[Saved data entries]

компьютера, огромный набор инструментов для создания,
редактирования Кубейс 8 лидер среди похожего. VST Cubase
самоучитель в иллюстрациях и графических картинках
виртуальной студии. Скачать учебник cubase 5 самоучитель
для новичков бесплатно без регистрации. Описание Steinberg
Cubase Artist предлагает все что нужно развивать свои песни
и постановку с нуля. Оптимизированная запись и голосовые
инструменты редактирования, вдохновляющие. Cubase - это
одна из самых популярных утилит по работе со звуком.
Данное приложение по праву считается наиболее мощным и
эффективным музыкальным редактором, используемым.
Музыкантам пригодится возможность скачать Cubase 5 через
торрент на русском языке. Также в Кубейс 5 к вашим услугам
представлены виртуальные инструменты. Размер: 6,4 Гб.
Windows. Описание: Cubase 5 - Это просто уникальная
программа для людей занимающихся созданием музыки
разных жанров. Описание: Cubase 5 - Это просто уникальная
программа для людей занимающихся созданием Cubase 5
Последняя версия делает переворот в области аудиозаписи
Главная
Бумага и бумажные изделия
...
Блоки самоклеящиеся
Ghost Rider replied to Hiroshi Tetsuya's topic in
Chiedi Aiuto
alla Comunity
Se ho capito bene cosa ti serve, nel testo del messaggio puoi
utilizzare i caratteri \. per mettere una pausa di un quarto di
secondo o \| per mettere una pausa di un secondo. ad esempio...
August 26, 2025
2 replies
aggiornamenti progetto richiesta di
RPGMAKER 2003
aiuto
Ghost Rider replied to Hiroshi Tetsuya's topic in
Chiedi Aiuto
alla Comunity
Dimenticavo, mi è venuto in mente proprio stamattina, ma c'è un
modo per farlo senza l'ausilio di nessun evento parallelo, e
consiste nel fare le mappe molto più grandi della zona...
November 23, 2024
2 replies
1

What is needed>
Of the lines above, output exactly those from the line bearing "и постановку с" through the line bearing "Se ho capito", inclusive.

Output>
и постановку с нуля. Оптимизированная запись и голосовые
инструменты редактирования, вдохновляющие. Cubase - это
одна из самых популярных утилит по работе со звуком.
Данное приложение по праву считается наиболее мощным и
эффективным музыкальным редактором, используемым.
Музыкантам пригодится возможность скачать Cubase 5 через
торрент на русском языке. Также в Кубейс 5 к вашим услугам
представлены виртуальные инструменты. Размер: 6,4 Гб.
Windows. Описание: Cubase 5 - Это просто уникальная
программа для людей занимающихся созданием музыки
разных жанров. Описание: Cubase 5 - Это просто уникальная
программа для людей занимающихся созданием Cubase 5
Последняя версия делает переворот в области аудиозаписи
Главная
Бумага и бумажные изделия
...
Блоки самоклеящиеся
Ghost Rider replied to Hiroshi Tetsuya's topic in
Chiedi Aiuto
alla Comunity
Se ho capito bene cosa ti serve, nel testo del messaggio puoi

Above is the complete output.